# Frogs & Toads > Budgett's Frogs >  Thinkin' about breeding!

## Brett

I just felt like sharing the fact that I'm putting consideration into finding George a boyfriend (George is actually a female) and breeding them next year! I'm not in it for the money, just doing it because I want nothing more than to raise Budgett babies and allow others to enjoy these wonderful frogs as well!

----------


## Flumper

if you were in canada i would 2 off of you, i cant find these guys in canada  :Frown:

----------


## MeTree

Can these frogs be bred without hormones? I've read articles about different frog species needing hormones to breed, and found out that you can do it without hormones. I was just wondering if Budgett's were the same way or if you have to have hormones.

----------


## Brett

> Can these frogs be bred without hormones? I've read articles about different frog species needing hormones to breed, and found out that you can do it without hormones. I was just wondering if Budgett's were the same way or if you have to have hormones.

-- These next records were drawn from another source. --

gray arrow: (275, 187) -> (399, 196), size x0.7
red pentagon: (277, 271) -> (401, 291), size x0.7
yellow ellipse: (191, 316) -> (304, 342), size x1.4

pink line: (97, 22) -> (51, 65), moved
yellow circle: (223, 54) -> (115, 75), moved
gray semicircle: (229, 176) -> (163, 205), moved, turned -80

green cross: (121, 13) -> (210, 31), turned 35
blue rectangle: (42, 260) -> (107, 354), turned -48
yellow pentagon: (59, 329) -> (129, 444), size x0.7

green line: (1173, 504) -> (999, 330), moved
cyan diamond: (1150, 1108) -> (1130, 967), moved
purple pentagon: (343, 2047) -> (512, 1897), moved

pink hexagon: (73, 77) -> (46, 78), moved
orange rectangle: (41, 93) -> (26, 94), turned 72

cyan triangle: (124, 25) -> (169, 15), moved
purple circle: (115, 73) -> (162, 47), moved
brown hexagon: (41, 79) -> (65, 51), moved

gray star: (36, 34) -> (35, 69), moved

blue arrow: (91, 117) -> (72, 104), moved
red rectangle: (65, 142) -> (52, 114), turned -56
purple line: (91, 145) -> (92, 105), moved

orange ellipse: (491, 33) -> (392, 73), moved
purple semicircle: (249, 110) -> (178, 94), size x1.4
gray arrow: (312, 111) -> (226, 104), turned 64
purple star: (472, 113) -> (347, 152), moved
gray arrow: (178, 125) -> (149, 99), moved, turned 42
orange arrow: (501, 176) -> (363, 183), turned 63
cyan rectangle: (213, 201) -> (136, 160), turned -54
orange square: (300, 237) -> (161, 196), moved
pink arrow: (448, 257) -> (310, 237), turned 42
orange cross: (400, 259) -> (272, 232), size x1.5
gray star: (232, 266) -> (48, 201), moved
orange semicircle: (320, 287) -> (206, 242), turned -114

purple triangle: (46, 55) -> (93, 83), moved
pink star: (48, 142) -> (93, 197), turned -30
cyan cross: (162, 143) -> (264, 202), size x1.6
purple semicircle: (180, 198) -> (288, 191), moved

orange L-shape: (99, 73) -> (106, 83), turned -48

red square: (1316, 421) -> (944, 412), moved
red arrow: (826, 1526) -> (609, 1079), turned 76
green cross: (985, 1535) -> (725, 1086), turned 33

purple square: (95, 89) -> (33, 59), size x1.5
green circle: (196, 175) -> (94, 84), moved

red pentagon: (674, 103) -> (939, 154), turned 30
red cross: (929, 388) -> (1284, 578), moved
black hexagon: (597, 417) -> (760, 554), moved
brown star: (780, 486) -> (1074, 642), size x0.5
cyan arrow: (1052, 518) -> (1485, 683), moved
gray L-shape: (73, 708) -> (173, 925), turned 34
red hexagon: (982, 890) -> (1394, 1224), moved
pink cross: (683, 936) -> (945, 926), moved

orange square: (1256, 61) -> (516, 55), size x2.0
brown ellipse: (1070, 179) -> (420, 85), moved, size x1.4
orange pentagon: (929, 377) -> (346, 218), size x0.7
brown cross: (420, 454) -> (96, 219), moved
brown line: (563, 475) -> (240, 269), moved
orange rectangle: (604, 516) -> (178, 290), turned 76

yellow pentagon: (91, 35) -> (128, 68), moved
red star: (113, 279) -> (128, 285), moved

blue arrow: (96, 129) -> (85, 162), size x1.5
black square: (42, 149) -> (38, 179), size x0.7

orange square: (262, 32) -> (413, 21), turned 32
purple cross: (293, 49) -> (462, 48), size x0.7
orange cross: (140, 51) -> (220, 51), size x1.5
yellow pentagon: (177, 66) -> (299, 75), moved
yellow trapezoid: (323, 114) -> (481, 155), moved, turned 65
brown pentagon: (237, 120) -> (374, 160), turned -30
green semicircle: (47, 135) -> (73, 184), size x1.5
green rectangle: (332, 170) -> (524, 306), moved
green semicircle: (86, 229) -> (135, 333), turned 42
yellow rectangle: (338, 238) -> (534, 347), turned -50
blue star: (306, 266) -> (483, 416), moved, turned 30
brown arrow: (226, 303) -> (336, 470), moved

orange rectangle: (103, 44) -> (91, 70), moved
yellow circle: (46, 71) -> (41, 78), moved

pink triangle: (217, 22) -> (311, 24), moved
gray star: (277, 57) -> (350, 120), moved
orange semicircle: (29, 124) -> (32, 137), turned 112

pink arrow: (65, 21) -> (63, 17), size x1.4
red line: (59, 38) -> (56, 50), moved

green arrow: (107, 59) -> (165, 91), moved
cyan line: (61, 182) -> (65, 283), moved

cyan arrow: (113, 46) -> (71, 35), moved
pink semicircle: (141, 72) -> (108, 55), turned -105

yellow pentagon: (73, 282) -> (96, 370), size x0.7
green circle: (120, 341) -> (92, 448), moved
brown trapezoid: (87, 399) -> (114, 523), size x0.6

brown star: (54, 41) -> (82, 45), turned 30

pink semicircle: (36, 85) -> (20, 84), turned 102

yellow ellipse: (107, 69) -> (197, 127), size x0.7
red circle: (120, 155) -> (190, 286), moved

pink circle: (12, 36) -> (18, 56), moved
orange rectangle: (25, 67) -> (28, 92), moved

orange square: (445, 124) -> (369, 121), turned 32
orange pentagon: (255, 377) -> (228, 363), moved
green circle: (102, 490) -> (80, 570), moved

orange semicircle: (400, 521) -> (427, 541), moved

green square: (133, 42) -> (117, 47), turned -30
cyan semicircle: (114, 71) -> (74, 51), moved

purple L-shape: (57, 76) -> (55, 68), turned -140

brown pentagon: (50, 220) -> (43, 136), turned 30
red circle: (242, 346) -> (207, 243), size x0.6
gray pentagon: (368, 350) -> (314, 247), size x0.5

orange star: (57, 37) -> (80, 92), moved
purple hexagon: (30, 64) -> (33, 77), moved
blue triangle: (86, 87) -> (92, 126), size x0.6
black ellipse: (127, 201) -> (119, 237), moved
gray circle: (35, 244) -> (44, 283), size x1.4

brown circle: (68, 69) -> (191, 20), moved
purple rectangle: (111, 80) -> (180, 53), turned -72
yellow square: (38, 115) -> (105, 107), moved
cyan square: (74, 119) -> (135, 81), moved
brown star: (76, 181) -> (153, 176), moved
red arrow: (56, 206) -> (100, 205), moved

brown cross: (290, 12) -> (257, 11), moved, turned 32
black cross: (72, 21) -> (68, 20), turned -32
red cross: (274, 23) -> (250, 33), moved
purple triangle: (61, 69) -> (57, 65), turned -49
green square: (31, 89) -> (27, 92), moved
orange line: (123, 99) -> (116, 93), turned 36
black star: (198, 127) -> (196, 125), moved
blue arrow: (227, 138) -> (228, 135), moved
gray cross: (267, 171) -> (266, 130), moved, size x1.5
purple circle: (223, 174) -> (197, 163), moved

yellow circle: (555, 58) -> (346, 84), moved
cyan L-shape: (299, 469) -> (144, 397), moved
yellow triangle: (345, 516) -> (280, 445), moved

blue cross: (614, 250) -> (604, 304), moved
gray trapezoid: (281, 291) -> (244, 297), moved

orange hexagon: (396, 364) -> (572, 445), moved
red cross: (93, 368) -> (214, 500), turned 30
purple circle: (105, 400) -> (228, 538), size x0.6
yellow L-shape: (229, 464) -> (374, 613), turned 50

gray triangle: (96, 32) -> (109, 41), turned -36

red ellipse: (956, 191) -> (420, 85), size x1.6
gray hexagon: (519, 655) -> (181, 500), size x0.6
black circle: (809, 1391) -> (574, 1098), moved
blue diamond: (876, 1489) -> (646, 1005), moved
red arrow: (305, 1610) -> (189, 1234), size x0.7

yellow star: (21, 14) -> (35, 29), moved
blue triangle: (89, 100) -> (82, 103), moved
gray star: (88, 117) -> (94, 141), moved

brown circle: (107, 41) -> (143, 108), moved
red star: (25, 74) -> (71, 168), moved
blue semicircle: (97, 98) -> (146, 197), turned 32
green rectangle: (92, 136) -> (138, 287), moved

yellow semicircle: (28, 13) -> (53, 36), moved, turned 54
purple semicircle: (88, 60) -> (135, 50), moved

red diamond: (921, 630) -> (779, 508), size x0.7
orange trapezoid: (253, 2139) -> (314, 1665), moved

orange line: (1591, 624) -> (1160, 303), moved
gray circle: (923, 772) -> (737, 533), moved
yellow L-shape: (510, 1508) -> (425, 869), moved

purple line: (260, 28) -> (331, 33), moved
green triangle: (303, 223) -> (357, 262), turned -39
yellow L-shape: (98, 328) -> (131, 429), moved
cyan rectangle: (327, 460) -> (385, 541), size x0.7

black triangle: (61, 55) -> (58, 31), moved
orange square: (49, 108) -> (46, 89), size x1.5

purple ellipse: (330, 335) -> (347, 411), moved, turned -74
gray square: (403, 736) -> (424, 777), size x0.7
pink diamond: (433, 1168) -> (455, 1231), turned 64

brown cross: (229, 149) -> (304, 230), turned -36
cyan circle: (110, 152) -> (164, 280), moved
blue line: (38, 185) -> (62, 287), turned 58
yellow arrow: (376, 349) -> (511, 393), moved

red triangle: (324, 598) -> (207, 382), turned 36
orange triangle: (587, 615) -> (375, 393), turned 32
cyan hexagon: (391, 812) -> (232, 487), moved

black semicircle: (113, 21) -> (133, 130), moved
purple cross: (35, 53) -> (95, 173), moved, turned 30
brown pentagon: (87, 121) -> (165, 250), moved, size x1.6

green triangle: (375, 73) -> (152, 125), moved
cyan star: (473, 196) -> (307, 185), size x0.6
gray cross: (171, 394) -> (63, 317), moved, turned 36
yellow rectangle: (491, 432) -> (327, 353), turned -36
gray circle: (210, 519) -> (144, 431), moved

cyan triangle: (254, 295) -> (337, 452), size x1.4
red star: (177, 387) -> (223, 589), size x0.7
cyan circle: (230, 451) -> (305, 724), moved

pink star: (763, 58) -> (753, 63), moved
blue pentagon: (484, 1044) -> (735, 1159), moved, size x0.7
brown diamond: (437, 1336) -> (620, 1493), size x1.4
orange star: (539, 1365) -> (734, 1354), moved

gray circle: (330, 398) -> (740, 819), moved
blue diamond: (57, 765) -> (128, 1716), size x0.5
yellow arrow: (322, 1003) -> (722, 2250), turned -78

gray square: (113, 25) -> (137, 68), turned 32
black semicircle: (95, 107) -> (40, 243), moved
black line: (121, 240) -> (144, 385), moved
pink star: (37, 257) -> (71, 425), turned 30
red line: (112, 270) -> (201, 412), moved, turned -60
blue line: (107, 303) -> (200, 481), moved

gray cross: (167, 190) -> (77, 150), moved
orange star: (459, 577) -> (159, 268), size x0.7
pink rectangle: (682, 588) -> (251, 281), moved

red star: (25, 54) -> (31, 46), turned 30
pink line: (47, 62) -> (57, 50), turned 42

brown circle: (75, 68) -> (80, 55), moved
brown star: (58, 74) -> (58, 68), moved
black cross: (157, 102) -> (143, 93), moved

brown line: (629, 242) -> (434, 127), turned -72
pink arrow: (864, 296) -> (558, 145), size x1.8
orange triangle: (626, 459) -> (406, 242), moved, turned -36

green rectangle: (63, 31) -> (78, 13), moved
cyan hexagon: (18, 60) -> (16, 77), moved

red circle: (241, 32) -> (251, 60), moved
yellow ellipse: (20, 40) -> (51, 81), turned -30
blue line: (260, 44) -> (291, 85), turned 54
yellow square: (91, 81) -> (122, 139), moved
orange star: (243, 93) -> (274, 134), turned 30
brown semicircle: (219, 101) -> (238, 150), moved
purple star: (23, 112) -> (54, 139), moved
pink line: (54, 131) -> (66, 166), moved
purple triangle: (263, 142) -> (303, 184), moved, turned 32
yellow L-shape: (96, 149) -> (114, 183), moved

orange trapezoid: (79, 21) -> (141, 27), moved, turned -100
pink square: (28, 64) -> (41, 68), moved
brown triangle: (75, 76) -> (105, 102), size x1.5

Honestly? I have no clue whether they need hormones or not. I decided to put breeding off another year as well. If I attempt breeding, the worst thing that'll happen is I'll just have a second Budgett's frog! Or the second frog would get eaten...I guess that's the worst thing that could happen. :P

----------


## Jack

It's been a year, are you still planning on breeding them?

----------


## Brett

I'm thinking I might wait a long time before I attempt to breed George. I'd love to do it in the future when I have a lot of my own money, even if it's just for the opportunity to raise the tadpoles and get to see them grow into little baby Budgetts.  :Big Grin:

----------